Mortgage brokers have been increasingly popular as the difficulty to receive bank loans and mortgages has intensified. Clients are seeking these professionals out to make sure that they are getting fair rates and that the loan is going to settlement without obstacles that they can't control. Below are some common answers to some important questions when working with a mortgage broker. The most important of which is who pays for the service?

Who pays for the mortgage broker?

Mortgage lenders will offer a list of credit providers available to their client. He or she explains the rates, the maturity date, and all other details. The service is, for the most part, entirely free. The group that pays for the mortgage broker is the credit provider who is touting their rates.

Is this a conflict of interest?

No. The broker pitches a variety of rates that the credit provider details. The client can decide whether they except those rates or they do not. It is no different from other sales-related scenarios where a person gets a percent of the sale as a commission.

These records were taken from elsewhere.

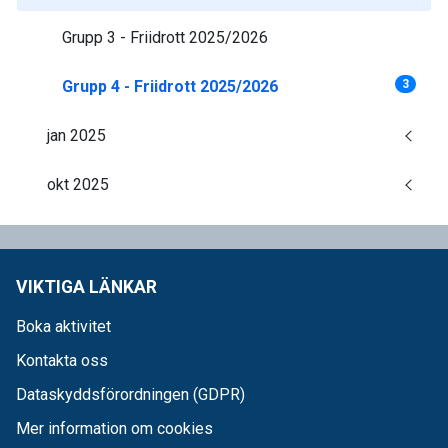
Grupp 3 - Friidrott 2025/2026
Grupp 4 - Friidrott 2025/2026
3
jan 2025
okt 2025
VIKTIGA LÄNKAR
Boka aktivitet
Kontakta oss
Dataskyddsförordningen (GDPR)
Mer information om cookies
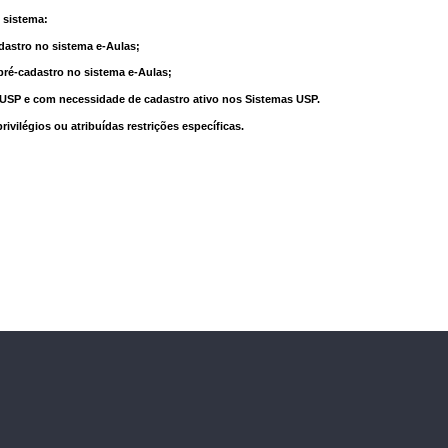
 sistema:
dastro no sistema e-Aulas;
pré-cadastro no sistema e-Aulas;
à USP e com necessidade de cadastro ativo nos Sistemas USP.
vilégios ou atribuídas restrições específicas.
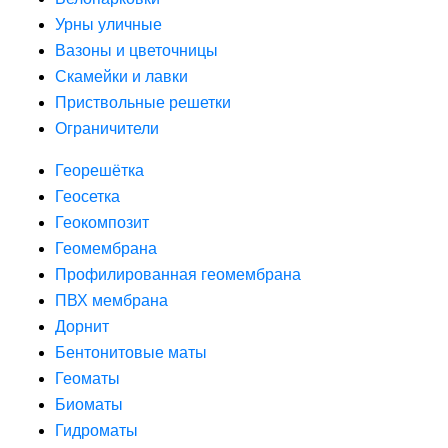
Урны уличные
Вазоны и цветочницы
Скамейки и лавки
Приствольные решетки
Ограничители
Георешётка
Геосетка
Геокомпозит
Геомембрана
Профилированная геомембрана
ПВХ мембрана
Дорнит
Бентонитовые маты
Геоматы
Биоматы
Гидроматы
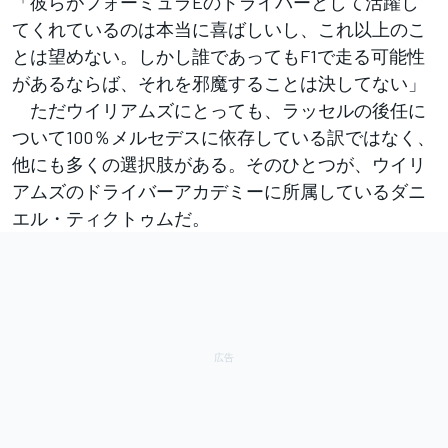
「彼らがフォーミュラEのドライバーとして活躍し
てくれているのは本当に喜ばしいし、これ以上のこ
とは望めない。しかし誰であってもF1で走る可能性
があるならば、それを邪魔することは決してない」
ただウイリアムズにとっても、ラッセルの後任に
ついて100％メルセデスに依存している訳ではなく、
他にも多くの選択肢がある。そのひとつが、ウイリ
アムズのドライバーアカデミーに所属しているダニ
エル・ティクトゥムだ。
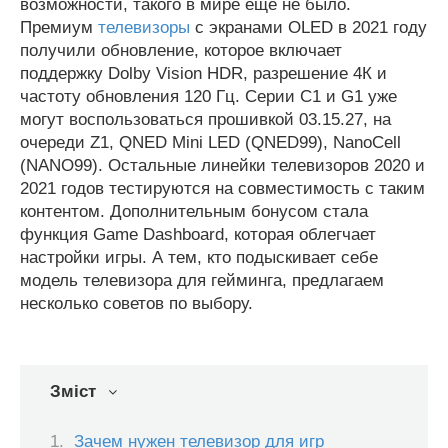
возможности, такого в мире еще не было.
Премиум
телевизоры
с экранами OLED в 2021 году
получили обновление, которое включает
поддержку Dolby Vision HDR, разрешение 4К и
частоту обновления 120 Гц. Серии С1 и G1 уже
могут воспользоваться прошивкой 03.15.27, на
очереди Z1, QNED Mini LED (QNED99), NanoCell
(NANO99). Остальные линейки телевизоров 2020 и
2021 годов тестируются на совместимость с таким
контентом. Дополнительным бонусом стала
функция Game Dashboard, которая облегчает
настройки игры. А тем, кто подыскивает себе
модель телевизора для гейминга, предлагаем
несколько советов по выбору.
Зміст
Зачем нужен телевизор для игр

What influences the broker to pitch certain credit providers?

With that said, it is not a perfect system. There are different commission rates for different providers. A mortgage broker may be inclined to promote a specific creditor that pays more handsomely. The client may want to find out what these rates are. They can then compare and contrast offers based on how much the commission is. For example, one commission may be extremely high. The creditor's offer may be marginally good. Clients can use that information to remove the natural bias that can occur.

Do mortgage brokers need to be licensed?

Yes, they have to be licensed in Australia. SMBIA helps in this regard. All professionals need to be licensed, but that pertains strictly to this niche of real estate finance. Licensing is not required for all real estate services.

The SMBIA is a great resource for information. Find a broker that has an esteemed record in the field. The mortgage lender does get paid, but not by the client. For that feature, there is an element of bias that may be involved.